Australia’s government-owned post monopoly, Australia Post, unveiled its annual report yesterday, with the business reporting revenue of $4.5 billion (up from $4.32 billion last year) and net profit of $367.9 million (up a solid 7.8%). The improved result was spurred by a burgeoning parcels and logistics business, which boosted pre-tax profit by a stunning 24% to $220.5 million. The parcels and logistics business for the first time overtook the letters business and now accounts for 43% of EBIT.

As noted by the AFR, the parcels and logistics business consists of the domestic parcel business, Sai Cheng Logistics (a joint venture with China Post and Express Courier International) and Star Track Express (the business acquired from rich lister, Greg Poche).

While the Federal and various State Governments have been on a privatisation rampage in recent years, Australia Post remains a protected species. This much was observed by the AFR’s editorial yesterday, noting that there is “no appetite for selling Australia Post” in Canberra, and:

Privatising [Australia Post] would require revealing and justifying the subsidy involved in supporting a standard price letter service to rural customers. Add to that the inevitable dire warnings about country post office closures, and the cost to the coalition partners – the Nationals – is simply too high.
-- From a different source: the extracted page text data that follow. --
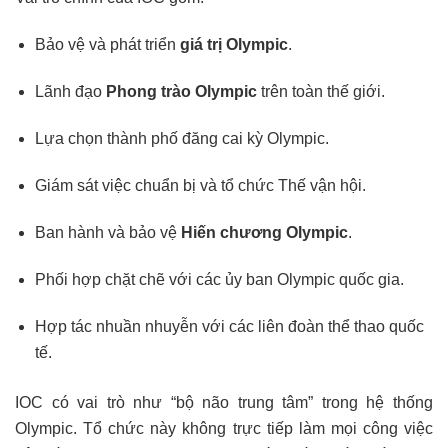
Bảo vệ và phát triển
giá trị Olympic
.
Lãnh đạo
Phong trào Olympic
trên toàn thế giới.
Lựa chọn thành phố đăng cai kỳ Olympic.
Giám sát việc chuẩn bị và tổ chức Thế vận hội.
Ban hành và bảo vệ
Hiến chương Olympic
.
Phối hợp chặt chẽ với các ủy ban Olympic quốc gia.
Hợp tác nhuần nhuyễn với các liên đoàn thể thao quốc
tế.
IOC có vai trò như “bộ não trung tâm” trong hệ thống
Olympic. Tổ chức này không trực tiếp làm mọi công việc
Australia Post’s logistics and retail operations act like a very well-run private company, albeit with a few monopoly privileges thrown in. At a minimum, there is absolutely no reason for keeping those businesses in public hands, while at the same time privatising water services, electricity distribution, electricity generation, many health services, and of course telecommunications.
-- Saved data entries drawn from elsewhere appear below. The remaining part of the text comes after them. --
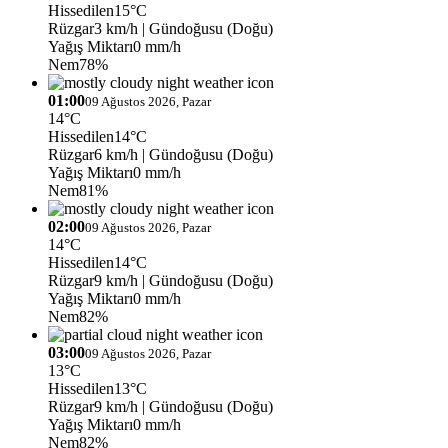
Hissedilen
15°C
Rüzgar
3 km/h
| Gündoğusu (Doğu)
Yağış Miktarı
0 mm/h
Nem
78%
01:00
09 Ağustos 2026, Pazar
14°C
Hissedilen
14°C
Rüzgar
6 km/h
| Gündoğusu (Doğu)
Yağış Miktarı
0 mm/h
Nem
81%
02:00
09 Ağustos 2026, Pazar
14°C
Hissedilen
14°C
Rüzgar
9 km/h
| Gündoğusu (Doğu)
Yağış Miktarı
0 mm/h
Nem
82%
03:00
09 Ağustos 2026, Pazar
13°C
Hissedilen
13°C
Rüzgar
9 km/h
| Gündoğusu (Doğu)
Yağış Miktarı
0 mm/h
Nem
82%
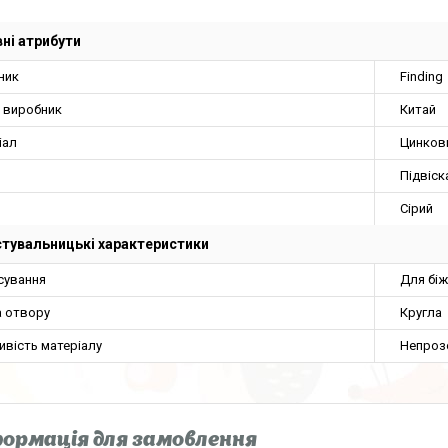
ні атрибути
ник
Finding
а виробник
Китай
іал
Цинков
Підвіск
Сірий
тувальницькі характеристики
сування
Для біж
 отвору
Кругла
ивість матеріалу
Непроз
ормація для замовлення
Privatising the postal services is not a debate exclusive to Australia. Japan’s President Junichiro Koizumi dissolved the lower house of Japan’s Parliament and won a subsequent election primarily on the basis of privatising Japan’s postal service (which also provides banking and insurance products). Even the formerly communist Czech Republic has stated that Czech Post could be transformed into a private company by 2008.

The German Government privatised the giant Deutsch Post back in 2000. It is now the world’s leading logistics provider (under the DHL brand) and has earnings before interest and tax more than €3.7 billion.

Another successful mail privatisation occurred in the Netherlands, where KPN (the Dutch postal service) spun off its mail, express and logistics services in 1998. The group was later renamed TNT Post Group and is currently listed on the New York, Amsterdam, London and Frankfurt stock exchanges (the Netherlands government still holds 10% of TNT shares). Since privatising, the group has strongly expanded revenues and profits. Shares in TNT listed on the NYSE have increased from around US$25 in November 2005 to approximately $38 now.

When the Howard Government commenced selling Telstra way back in 1996, it noted the benefits that would emanate from the privatisation. These benefits included “better quality services and lower prices, the maximisation of economic efficiency, the avoidance of the conflict of interest that occurs when the Government sets the competitive framework for an industry while owning one of the major players [and] economic benefits associated with the reduction of government debt and associated interest payments. “

The question must be asked – if the Australian people benefit from Telstra being privately owned and more efficiently managed, why should Australians not also benefit Australia Post being privately owned, efficiently managed and exposed to competitive pressures?